If you're like a lot of our Harrisburg readers, then you've probably started considering your estate plan, including what you'd like to give to your loved ones and how you want it distributed to them. As you may be finding out though, there is a lot more to estate planning than just this. You must also consider power of attorney, health care directives and perhaps most importantly, setting aside money for health care costs.
If you're like a lot of people across Pennsylvania and the nation, then health care costs may not cross your mind when drafting your estate plan. As you will soon see though, not planning for your potential health care needs now can affect your loved ones and your estate later on.
To illustrate this point, we'd like you to consider the worst-case scenario that could happen to you.
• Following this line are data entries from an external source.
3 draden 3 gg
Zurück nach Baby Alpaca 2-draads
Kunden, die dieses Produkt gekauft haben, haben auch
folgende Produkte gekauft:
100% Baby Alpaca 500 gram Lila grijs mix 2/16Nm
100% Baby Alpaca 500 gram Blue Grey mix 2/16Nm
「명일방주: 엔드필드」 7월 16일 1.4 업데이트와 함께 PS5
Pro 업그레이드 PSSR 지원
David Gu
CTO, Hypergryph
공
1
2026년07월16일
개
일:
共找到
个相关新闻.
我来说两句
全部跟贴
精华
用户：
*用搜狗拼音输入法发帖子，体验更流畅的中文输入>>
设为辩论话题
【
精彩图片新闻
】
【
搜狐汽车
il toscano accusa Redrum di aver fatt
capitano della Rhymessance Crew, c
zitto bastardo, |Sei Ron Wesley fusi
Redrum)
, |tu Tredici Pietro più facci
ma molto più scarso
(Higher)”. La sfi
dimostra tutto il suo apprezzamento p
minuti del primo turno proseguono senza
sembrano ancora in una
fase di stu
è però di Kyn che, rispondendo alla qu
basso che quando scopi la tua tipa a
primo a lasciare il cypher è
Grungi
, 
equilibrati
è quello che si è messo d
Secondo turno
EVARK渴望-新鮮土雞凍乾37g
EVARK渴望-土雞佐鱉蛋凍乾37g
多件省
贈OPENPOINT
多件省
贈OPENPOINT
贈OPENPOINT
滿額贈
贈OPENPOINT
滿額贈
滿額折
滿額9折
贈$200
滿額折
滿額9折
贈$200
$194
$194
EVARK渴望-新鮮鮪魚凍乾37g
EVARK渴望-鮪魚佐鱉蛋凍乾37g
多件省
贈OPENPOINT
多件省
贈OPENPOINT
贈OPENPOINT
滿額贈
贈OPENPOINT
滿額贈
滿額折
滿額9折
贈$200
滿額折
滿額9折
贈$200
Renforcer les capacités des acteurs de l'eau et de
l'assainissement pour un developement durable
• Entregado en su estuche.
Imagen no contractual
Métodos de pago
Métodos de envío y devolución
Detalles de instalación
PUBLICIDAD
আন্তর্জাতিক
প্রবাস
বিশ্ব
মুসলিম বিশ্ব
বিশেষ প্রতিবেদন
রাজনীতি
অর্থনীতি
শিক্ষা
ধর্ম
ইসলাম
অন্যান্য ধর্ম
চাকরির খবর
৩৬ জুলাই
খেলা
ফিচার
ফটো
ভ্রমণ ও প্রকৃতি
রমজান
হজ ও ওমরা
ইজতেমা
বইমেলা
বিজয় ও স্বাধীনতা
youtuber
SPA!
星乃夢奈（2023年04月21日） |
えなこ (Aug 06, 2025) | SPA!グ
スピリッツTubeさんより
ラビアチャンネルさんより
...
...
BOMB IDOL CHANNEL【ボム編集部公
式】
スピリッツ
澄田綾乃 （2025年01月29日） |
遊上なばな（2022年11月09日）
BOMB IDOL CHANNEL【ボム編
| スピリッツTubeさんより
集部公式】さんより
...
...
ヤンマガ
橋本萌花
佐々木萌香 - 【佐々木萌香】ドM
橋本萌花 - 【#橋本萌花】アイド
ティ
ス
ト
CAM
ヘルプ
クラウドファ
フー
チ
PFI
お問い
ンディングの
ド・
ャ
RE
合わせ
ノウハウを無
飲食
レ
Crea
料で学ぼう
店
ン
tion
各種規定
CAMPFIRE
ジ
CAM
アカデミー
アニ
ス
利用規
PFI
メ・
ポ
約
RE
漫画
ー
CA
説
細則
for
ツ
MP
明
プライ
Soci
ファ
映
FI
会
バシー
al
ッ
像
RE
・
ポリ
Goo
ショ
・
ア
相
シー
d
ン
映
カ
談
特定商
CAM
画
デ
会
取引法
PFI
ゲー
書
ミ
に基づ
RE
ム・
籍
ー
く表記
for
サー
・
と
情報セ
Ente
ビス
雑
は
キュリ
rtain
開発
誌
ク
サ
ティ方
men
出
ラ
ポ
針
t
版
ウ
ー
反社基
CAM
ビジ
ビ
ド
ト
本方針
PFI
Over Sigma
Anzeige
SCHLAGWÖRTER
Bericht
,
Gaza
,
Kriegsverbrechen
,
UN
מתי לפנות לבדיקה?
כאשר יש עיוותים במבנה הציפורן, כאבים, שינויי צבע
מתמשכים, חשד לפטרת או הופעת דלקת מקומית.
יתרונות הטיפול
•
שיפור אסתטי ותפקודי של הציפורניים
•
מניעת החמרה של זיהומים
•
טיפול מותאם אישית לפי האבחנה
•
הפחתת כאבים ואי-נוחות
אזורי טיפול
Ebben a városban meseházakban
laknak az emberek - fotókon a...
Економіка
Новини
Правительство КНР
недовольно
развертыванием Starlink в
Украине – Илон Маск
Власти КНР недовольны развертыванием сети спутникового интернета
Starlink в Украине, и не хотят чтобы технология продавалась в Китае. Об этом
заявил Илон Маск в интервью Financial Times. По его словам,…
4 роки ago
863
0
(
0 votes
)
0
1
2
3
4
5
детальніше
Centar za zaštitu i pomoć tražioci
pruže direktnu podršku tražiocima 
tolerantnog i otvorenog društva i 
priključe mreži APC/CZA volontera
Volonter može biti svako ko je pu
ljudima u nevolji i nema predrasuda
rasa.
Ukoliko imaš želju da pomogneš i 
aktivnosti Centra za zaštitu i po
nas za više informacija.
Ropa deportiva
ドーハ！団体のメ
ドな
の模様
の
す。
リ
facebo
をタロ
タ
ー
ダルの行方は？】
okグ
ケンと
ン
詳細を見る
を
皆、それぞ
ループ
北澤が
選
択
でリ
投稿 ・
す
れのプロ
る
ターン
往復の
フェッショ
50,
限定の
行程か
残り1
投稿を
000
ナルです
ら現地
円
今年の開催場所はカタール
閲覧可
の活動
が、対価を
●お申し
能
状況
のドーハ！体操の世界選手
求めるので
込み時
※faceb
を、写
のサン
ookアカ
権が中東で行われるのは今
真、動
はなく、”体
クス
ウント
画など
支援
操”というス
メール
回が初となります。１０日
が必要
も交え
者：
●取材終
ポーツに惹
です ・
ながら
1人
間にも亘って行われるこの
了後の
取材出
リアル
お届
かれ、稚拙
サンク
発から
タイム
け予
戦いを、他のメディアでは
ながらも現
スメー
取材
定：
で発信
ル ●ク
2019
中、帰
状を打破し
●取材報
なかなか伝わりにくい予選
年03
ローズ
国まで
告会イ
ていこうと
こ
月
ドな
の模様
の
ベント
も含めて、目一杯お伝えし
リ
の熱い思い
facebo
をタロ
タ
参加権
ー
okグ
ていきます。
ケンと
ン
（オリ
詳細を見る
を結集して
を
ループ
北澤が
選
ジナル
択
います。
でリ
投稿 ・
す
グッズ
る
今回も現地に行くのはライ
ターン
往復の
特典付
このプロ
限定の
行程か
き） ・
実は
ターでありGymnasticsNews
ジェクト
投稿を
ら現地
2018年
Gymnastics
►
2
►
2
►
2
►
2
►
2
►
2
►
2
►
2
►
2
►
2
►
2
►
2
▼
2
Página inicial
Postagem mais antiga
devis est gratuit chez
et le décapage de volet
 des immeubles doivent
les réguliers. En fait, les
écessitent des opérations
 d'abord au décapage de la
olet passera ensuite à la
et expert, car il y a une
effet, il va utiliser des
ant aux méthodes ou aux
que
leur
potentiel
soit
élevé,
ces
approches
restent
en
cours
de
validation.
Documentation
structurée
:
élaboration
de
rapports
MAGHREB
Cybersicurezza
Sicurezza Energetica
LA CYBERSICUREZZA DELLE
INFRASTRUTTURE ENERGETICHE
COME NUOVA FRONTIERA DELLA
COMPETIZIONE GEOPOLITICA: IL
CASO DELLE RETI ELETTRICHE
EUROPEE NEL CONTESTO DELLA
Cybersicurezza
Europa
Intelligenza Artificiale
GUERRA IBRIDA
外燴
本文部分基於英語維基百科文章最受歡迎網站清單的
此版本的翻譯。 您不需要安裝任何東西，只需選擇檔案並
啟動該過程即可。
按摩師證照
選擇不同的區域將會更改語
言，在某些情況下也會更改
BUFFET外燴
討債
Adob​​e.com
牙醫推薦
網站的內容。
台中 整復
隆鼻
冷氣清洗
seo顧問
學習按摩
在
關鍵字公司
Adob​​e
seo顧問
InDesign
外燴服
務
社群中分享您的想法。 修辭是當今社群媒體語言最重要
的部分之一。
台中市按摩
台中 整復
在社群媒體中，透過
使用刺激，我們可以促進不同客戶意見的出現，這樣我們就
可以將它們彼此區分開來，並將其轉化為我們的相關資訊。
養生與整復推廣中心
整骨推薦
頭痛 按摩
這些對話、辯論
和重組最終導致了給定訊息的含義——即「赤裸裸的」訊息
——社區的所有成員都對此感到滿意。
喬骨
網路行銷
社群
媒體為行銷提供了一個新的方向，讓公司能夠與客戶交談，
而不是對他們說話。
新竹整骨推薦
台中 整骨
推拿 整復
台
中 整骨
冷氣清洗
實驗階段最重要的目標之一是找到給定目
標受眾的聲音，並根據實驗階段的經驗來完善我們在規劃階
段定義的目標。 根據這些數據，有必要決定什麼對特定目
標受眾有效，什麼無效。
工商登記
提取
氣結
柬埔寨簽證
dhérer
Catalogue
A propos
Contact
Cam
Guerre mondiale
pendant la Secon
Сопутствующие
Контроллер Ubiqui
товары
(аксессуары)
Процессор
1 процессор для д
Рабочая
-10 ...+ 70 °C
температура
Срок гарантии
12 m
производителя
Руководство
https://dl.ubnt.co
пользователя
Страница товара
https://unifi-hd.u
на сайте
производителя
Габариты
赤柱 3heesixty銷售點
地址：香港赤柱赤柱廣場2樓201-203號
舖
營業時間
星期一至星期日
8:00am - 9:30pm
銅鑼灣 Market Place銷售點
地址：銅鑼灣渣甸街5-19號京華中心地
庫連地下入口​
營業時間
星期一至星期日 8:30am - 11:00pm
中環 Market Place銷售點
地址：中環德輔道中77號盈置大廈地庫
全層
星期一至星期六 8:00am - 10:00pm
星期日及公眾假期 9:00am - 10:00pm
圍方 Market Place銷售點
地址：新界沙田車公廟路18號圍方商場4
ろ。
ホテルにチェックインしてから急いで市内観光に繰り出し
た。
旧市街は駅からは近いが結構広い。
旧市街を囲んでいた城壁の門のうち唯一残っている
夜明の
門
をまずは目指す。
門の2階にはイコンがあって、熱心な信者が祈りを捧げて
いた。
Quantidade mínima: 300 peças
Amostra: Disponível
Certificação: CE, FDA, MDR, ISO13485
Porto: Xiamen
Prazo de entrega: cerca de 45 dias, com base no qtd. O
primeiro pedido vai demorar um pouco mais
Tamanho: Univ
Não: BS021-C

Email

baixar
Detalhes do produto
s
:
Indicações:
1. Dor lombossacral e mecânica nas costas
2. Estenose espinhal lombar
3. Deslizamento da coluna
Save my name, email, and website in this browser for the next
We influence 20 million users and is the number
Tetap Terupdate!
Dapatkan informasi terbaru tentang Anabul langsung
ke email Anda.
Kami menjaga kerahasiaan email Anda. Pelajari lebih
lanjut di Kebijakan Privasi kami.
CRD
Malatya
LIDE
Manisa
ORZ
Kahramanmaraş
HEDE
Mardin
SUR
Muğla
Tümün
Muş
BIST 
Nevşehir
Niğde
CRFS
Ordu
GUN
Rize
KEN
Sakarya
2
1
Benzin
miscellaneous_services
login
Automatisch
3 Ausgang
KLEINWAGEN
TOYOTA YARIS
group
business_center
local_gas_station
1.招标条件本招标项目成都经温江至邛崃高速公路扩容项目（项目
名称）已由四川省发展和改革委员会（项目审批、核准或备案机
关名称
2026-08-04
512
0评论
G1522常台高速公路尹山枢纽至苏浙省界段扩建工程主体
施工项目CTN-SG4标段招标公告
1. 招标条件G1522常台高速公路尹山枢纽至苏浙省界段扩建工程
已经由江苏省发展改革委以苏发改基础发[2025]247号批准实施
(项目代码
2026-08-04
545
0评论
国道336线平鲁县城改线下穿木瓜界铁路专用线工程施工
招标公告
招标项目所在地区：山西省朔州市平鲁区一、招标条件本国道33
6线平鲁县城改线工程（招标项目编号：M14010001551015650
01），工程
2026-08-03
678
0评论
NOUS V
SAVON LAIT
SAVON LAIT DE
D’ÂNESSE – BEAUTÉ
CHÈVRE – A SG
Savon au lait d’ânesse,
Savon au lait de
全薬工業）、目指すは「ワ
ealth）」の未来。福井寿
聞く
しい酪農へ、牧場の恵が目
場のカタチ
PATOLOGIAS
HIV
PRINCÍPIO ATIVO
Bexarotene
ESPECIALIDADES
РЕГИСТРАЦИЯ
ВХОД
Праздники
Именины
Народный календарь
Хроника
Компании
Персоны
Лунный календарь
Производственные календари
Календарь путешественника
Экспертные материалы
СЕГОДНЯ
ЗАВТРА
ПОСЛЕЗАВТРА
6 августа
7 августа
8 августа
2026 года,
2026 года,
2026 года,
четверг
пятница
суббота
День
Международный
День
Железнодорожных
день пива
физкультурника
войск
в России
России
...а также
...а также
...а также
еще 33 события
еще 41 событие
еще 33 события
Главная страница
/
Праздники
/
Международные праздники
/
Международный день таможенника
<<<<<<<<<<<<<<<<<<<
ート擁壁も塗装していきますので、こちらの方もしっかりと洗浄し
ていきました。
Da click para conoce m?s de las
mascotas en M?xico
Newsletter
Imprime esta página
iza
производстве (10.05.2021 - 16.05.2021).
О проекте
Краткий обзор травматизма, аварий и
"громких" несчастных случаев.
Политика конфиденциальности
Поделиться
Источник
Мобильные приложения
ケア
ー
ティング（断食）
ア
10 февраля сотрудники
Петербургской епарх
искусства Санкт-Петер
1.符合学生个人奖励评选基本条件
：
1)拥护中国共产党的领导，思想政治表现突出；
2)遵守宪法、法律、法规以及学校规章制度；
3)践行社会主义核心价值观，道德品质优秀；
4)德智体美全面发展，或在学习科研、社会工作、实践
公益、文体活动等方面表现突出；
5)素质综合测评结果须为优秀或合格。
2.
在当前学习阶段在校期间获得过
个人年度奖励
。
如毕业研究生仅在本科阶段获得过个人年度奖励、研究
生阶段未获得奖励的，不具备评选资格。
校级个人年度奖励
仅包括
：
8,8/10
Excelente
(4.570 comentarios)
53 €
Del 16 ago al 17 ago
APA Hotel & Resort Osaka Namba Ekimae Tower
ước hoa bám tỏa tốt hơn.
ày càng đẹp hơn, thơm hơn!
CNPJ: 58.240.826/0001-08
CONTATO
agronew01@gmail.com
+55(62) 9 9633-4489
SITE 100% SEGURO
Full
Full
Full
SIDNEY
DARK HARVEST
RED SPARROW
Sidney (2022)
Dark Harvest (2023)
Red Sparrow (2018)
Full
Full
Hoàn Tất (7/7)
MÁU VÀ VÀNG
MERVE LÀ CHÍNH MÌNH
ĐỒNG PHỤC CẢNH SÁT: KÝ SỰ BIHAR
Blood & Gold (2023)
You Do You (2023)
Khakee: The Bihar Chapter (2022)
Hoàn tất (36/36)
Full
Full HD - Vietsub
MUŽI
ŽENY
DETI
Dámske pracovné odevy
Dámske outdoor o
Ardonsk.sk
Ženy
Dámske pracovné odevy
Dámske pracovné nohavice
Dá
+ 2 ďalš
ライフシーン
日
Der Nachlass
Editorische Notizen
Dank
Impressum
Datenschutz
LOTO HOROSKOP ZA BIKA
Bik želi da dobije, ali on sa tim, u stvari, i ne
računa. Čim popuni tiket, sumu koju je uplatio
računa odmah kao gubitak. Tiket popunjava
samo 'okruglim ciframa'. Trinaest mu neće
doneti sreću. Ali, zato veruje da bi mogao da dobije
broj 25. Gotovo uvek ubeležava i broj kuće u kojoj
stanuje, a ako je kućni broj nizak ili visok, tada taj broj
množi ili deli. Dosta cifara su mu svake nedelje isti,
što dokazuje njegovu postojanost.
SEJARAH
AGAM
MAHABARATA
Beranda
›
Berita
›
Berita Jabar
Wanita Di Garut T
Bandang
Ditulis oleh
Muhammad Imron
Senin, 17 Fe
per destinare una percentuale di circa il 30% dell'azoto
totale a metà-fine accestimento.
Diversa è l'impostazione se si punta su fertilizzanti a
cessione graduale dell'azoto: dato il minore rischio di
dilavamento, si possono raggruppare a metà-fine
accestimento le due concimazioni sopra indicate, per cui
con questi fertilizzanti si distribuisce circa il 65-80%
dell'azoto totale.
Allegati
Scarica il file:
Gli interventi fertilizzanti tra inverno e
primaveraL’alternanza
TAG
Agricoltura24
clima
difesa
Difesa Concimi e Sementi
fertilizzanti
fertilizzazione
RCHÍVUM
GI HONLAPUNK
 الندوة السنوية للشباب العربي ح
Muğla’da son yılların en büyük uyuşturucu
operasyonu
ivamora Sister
Imagine that you are retired and receiving Social Security benefits. Your limited budget hardly leaves room for wiggle room but you manage. Suddenly though you are struck ill and need to stay at the hospital for a few days. While there, you discover that you have developed a serious disease that will now require you to stay in a nursing home, perhaps for the rest of your life.
A scenario such as this, though heartbreaking as it is, can become exacerbated when patients receive their first of many medical bills, which may total thousands of dollars. Add the average monthly stay in a nursing home to these bills and you may find your savings quickly depleted in a matter of months.
Situations such as this can become problematic for your loved ones because you may die before you can pay off these debts, leaving the remainder for your heirs and beneficiaries to sort out. You may need to change your estate plan in order to dip into funds you had set aside for someone to inherit. Both situations are just as likely as the next, but can be avoided if you properly plan for health care costs before it's too late.